Le deuxième thème qui hante votre série est celui du double. Ainsi, vos deux comédiennes – Alma Jodorowsky et Jehnny Beth – se ressemblent étrangement. Par ailleurs, la première interprète une cascadeuse qui est la doublure de la seconde… dont elle va tomber amoureuse. Expliquez-nous ce jeu de miroir troublant !
I. B. : Split, en anglais, signifie “division”. C’est de cela que parle ma série, d’un corps scindé en deux, qui se dédouble avant de se réunir, puisque la cascadeuse qui double l’actrice tombe amoureuse d’elle. D’où l’effet miroir. Et d’où l’utilisation récurrente du split screen (l’écran est divisé en plusieurs parties). Ce procédé m’a donné une grande liberté ! Il m’a permis de montrer les endroits de scission, un peu comme une cicatrice, une ligne de suture ; mais aussi ceux où les deux images se recollent et ne font plus qu’une. Je dois reconnaître que c’était parfois difficile à tourner, mais on a procédé de façon artisanale et très collective. Mon équipe était jeune, majoritairement féminine et hyper créative, j’ai adoré ! Et puis je me suis pas mal inspirée, aussi, du cinéma de Germaine Dulac, de Jane Campion et de David Lynch. J’avais envie de quelque chose de poétique, de merveilleux, d’idéal même… de l’ordre de la rêverie ou du conte de fées.    

L’autre grand sujet de Split, c’est le désir et la naissance d’un amour ; précisément d’un amour lesbien. Un choix qui résonne de façon politique, non ?
I. B. : Je voulais montrer qu’une femme pouvait sortir de l’hétérosexualité, se confronter à un désir bouleversant, auquel elle n’avait jamais pensé, sans que cela soit violent ou malheureux. D’ailleurs, la question n’est pas que son mec soit méchant ! Ici, les conflits sont internes, ils n’ont pas besoin d’être incarnés par quelqu’un. Ça aussi j’y tenais : pas d’antagonisme, je voulais être amie avec tous mes personnages. Mais j’ai eu du mal lorsque je présentais mon scénario pour obtenir des financements : on me disait qu’il n’y avait pas assez de péripéties. Heureusement que j’ai travaillé avec Clémence-Madeleine Perdrillat (scénariste de Nona et ses filles, En Thérapie, Irrésistible) ! Elle a su me défendre et convaincre les décideurs. Donc pour répondre à votre question, montrer qu’un amour peut évoluer, montrer la joie, le bonheur, la vie qui va avec, en bref montrer un récit de lesbiennes heureuses, bien sûr que c’est politique.

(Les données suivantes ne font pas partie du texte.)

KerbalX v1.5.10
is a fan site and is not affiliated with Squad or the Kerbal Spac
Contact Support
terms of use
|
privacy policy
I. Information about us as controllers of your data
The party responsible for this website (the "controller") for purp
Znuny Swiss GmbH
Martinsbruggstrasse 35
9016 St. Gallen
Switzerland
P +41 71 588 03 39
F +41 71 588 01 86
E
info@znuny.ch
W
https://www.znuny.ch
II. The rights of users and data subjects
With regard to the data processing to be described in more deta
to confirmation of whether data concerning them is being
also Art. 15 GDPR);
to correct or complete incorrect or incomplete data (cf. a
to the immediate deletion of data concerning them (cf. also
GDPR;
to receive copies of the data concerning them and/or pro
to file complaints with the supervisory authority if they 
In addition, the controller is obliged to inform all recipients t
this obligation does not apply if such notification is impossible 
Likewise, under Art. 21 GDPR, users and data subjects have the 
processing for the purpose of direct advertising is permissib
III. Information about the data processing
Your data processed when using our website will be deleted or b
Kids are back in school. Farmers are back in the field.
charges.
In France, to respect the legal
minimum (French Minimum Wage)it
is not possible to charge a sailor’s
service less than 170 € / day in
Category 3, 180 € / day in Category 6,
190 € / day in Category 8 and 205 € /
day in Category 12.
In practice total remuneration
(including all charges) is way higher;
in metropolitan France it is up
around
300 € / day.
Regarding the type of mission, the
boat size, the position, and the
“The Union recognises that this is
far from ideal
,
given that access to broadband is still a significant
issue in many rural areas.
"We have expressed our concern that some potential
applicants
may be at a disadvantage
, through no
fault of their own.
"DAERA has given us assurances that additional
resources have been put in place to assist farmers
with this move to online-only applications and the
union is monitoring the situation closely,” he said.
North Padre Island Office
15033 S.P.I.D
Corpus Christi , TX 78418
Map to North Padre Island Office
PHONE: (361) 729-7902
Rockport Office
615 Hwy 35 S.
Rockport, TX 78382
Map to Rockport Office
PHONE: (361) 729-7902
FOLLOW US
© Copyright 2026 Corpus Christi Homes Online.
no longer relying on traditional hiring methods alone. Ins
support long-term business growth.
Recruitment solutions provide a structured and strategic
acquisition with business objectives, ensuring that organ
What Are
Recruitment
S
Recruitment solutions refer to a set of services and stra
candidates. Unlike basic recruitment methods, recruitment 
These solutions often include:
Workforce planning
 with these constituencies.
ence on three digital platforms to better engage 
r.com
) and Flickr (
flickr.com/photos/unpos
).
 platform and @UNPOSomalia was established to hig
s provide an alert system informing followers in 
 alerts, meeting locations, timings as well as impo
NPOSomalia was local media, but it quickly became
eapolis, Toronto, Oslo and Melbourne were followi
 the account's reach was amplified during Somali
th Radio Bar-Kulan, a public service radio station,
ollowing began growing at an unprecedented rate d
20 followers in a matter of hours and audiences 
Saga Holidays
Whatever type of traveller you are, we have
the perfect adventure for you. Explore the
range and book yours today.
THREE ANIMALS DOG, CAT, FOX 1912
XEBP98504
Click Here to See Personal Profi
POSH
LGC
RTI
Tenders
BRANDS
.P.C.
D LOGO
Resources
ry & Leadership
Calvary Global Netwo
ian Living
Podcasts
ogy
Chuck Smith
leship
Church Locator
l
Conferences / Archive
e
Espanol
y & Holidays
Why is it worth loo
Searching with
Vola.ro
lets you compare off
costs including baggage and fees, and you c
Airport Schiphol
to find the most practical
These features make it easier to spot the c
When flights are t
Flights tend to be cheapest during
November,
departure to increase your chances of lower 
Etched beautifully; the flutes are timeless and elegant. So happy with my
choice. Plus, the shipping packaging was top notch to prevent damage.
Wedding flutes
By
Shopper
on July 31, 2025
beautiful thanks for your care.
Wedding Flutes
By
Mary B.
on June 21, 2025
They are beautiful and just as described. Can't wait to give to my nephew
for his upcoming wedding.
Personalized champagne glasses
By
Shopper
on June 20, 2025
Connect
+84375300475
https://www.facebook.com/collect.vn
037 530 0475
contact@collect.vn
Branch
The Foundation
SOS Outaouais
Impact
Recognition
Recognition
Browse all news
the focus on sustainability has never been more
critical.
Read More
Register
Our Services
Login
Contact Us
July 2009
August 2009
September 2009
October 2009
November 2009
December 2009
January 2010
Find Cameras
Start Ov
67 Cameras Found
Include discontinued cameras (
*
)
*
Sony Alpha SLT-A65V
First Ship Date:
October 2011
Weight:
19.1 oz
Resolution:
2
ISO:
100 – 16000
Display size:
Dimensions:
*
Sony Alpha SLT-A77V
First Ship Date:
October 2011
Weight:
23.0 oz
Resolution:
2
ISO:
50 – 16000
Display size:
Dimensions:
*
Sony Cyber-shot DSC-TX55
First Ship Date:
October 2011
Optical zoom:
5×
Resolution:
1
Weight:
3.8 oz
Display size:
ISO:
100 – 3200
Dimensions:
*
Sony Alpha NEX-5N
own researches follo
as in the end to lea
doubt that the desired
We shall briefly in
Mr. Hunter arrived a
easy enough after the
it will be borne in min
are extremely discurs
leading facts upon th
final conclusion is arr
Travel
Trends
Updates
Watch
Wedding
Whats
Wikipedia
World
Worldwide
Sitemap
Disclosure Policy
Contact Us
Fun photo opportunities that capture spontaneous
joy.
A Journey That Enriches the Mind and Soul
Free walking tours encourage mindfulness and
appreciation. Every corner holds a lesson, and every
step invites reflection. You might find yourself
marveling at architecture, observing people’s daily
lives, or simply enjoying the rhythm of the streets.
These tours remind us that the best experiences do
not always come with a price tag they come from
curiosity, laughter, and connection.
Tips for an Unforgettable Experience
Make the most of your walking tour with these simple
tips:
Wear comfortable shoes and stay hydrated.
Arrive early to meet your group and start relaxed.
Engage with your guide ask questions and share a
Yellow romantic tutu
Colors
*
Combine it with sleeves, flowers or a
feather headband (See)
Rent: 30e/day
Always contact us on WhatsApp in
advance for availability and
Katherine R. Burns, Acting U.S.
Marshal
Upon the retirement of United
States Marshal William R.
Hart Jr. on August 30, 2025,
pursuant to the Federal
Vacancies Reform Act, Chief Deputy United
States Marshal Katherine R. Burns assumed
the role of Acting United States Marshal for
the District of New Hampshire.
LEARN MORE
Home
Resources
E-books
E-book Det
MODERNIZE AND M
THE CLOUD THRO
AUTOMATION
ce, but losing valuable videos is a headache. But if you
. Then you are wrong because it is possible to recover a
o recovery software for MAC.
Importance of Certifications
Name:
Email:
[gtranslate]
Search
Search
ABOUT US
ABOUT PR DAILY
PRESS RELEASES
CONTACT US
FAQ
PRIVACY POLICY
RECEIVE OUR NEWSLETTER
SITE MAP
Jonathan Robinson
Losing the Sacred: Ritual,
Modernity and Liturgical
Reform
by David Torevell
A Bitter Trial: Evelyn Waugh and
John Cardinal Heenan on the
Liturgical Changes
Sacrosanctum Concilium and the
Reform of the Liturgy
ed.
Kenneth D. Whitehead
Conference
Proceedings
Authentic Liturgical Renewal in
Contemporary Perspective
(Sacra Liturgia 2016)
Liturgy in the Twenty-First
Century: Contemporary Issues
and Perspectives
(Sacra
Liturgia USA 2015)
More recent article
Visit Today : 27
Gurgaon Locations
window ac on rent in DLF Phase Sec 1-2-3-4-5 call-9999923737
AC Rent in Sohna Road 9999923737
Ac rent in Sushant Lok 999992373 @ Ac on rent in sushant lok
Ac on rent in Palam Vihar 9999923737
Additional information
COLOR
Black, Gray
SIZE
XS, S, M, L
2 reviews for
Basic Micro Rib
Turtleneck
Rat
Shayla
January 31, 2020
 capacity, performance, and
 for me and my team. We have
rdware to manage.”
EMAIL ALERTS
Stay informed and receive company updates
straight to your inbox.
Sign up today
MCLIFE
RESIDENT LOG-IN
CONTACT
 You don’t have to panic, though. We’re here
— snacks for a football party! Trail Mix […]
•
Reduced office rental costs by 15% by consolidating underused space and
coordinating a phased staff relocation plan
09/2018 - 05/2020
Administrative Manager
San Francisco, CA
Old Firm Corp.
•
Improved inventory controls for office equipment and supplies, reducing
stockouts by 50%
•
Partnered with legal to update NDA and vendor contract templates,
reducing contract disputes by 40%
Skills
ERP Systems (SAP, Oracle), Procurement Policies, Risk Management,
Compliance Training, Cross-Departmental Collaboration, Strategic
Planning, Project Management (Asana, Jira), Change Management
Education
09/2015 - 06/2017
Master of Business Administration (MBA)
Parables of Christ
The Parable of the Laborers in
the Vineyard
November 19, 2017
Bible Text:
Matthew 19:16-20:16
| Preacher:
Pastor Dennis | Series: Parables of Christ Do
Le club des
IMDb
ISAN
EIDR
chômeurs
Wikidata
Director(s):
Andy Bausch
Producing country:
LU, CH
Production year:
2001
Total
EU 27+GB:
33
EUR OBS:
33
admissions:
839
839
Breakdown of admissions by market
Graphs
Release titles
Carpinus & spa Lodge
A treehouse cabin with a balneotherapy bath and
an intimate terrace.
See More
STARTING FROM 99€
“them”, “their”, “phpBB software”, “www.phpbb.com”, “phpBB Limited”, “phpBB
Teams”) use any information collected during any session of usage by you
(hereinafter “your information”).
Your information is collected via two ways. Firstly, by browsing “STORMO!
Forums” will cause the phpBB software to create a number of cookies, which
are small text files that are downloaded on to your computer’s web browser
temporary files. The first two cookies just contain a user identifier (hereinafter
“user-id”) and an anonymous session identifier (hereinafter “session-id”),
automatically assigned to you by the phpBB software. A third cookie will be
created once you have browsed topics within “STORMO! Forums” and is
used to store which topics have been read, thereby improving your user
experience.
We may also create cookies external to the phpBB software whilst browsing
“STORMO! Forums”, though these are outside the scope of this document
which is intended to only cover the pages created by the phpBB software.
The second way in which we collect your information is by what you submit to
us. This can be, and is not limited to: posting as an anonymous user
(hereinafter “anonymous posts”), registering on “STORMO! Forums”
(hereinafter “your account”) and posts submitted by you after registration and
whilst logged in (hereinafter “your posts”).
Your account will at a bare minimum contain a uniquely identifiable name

La façon dont vous filmez les scènes de sexe retient également l’attention. Peu de nudité, des plans serrés, des poils qui se hérissent : on est loin du male gaze habituel ! Doit-on y voir une sorte de manifeste ?
I. B. : Disons que cette série est une façon de réfléchir à d’autres modalités, d’autres représentations. L’idée, c’est de montrer comment les femmes peuvent être connectées à leur désir, mais aussi que le sexe peut sortir de la domination, qu’il peut être un récit de l’échange et du partage. Mais là encore… ça a été compliqué ! Non pas sur le plateau, où nous avons travaillé avec une coordinatrice d’intimité, dans le respect et la douceur avec les comédiennes, qui avaient d’ailleurs un droit de regard au montage, mais après. On m’a ainsi demandé de couper ces scènes de quelques secondes, sous prétexte que les orgasmes étaient trop longs et qu’il y avait trop de va-et-vient ! J’ai accepté de modifier les épisodes 2 et 3 pour éviter qu’ils soient interdits aux moins de 16 ans (ils sont “seulement” interdits aux moins de 12 ans). Mais je n’ai pas touché l’épisode 4, donc, il ne sera disponible sur la plateforme que de 22 h 30 à 6 heures du matin. Cette censure me heurte profondément.

Est-ce à dire que vous regrettez ?
I. B. : Non, je ne regrette pas du tout, je trouve même ça génial qu’une série lesbienne soit diffusée sur le service public ! Disons qu’on a essuyé les plâtres [sourire].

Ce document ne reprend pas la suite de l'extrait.